Dhammabal had seven days to solve the riddle. But try as he might, even after six days he had still not worked out the answers. Dhammabal was without hope and in desperation he decided to go deep into the forest and kill himself. After spending many hours going deeper and deeper into the forest, he rested, exhausted, under a large palm tree. But suddenly whilst he was half asleep he noticed a pair of vultures talking to each other. The female vulture asked her husband what they should eat the next day. The male vulture replied that they would have Dhammabal Koma’s flesh for the next day, and for the days that followed that. For Dhammabal will die because he cannot solve the riddle. The female vulture became curious and she asked her husband what the riddle was. Her husband answered her with these three questions:

  • What is happiness in the morning?
  • What is happiness in the afternoon?
  • What is happiness in the evening?

The answers to the riddle

And then the vulture gave his wife the answers to the questions:

1. Happiness in the morning, is on the faces of the people as they wash their face before they begin a new day.
2. Happiness in the afternoon, is on the breast of the people as they swim to cool their bodies from the afternoon heat.
3. Happiness in the evening, is at the feet of the people, as they clean their feet after a whole day of work and prepare themselves for the night’s rest.

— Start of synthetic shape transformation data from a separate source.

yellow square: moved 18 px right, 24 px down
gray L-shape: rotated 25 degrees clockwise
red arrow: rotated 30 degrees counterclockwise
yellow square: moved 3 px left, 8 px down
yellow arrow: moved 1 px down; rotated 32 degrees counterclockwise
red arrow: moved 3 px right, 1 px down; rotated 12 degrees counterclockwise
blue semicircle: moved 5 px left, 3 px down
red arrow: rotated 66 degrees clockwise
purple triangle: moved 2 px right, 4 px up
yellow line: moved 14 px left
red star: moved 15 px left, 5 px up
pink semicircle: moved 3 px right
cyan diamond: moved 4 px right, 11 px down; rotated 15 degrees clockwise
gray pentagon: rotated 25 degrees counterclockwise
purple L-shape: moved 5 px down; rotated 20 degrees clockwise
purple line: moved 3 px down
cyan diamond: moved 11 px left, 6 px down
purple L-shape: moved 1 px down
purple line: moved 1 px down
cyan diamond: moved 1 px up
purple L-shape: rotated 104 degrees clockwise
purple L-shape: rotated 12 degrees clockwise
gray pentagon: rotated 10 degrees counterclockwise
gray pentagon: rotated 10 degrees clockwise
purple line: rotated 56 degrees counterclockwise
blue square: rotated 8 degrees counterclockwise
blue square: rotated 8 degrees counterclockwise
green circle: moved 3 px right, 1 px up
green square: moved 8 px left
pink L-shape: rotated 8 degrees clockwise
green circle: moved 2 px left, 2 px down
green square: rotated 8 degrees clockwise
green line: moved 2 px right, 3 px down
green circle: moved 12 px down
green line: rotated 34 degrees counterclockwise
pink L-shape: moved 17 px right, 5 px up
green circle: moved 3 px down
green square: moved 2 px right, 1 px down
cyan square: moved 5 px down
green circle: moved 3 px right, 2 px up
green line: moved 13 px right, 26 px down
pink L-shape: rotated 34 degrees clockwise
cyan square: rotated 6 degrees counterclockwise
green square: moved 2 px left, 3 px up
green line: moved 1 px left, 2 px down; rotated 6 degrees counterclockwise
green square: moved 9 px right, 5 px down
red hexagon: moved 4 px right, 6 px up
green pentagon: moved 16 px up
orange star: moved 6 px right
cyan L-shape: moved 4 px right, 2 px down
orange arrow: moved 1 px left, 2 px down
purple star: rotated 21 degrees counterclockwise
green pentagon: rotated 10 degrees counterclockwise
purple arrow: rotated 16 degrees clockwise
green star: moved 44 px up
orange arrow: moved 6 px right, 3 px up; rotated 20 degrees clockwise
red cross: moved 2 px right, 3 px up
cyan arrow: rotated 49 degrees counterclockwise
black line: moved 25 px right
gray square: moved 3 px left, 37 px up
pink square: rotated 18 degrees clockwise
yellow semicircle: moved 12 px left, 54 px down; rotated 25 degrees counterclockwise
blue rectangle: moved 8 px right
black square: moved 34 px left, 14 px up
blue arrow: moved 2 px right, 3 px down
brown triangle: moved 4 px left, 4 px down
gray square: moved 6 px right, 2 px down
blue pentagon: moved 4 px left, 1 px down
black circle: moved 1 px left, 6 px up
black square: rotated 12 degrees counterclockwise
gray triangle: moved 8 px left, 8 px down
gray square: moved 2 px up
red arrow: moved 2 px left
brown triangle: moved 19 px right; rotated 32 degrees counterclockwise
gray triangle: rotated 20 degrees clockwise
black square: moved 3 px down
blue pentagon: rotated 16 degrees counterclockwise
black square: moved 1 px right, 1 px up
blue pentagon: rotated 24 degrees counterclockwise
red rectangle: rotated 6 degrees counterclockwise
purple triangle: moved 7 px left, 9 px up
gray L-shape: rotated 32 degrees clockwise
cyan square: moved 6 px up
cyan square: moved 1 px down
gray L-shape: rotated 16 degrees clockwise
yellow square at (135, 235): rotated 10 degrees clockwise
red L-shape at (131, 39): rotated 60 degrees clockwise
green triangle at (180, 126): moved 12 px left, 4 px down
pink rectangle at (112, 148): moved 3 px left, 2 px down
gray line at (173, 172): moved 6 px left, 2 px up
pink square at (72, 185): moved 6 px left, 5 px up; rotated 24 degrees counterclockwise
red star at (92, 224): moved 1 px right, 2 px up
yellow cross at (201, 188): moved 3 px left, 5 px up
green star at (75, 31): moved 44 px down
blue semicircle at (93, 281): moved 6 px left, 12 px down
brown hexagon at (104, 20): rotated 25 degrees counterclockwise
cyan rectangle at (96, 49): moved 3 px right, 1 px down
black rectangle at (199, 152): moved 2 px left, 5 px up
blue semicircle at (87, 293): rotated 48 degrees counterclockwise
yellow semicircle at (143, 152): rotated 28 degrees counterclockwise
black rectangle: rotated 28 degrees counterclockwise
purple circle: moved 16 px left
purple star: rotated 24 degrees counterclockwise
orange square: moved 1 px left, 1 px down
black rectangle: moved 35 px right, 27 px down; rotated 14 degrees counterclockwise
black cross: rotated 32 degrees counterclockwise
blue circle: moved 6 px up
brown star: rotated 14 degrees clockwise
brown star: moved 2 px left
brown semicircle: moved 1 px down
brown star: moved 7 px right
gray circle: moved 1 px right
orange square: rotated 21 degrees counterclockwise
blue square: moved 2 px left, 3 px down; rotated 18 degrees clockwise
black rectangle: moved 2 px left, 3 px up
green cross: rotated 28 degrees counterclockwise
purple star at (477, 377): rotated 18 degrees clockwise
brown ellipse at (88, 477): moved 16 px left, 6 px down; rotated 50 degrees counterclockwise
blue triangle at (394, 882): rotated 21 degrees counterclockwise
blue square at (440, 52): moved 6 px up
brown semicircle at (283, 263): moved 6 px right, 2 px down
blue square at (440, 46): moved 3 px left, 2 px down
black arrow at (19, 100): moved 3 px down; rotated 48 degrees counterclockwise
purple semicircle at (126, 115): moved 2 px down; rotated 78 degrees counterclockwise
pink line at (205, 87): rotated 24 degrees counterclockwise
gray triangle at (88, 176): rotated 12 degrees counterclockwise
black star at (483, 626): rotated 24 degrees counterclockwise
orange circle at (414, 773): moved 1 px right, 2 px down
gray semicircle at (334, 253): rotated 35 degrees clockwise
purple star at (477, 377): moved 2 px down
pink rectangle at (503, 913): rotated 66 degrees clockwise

As soon as the vulture had uttered these answers, Dhammabal recovered from his fatigue, and hurried back to the palace. There he waited for the King of the Gods to answer the riddle.

The King of the Gods kept his word, since he had been defeated. But before he was beheaded, he called his seven daughters to him and ordered them to take care of his head. His head could not come into contact with the earth, for it would burn it. Contact with the air would evaporate the rain, and contact with the sea would make all the oceans dry up.

New Year – and every year an angel comes down to earth

After these terrible warnings, Kabil Moha Prum cut off his own head and handed it to Tungsa, his eldest daughter. Tungsa placed her father’s head on a metal plate and took it to Mount Someru. Tungsa and a trillion other angels circled around the Someru mountain before she brought her father’s head to the Kuntheakmali Temple in Heaven. There, the angels created a magic meeting place where they could meet every year at Mount Someru. Each year since that day, on the Cambodian New Year (Sangkran) one of the seven daughters takes the father’s head in a ceremonial circle around Mount Someru to bring happiness and good weather for a good harvest to the earth before returning it to the Kuntheakmali temple in heaven.

This year, Angel Kemira Tevi comes to the Cambodian New Year. She is the “Friday Angel” and the sixth daughter of the King of the Gods Kabil Moha Prum. In her honor, the Cambodians will provide an offering of mainly bananas, these are the favorite dish of Kemira Tevi. Already with weeks to go, there is a bustle of activity and preparations for the great New Year’s festival. Everything must be polished and shining, to give the angel a proper reception.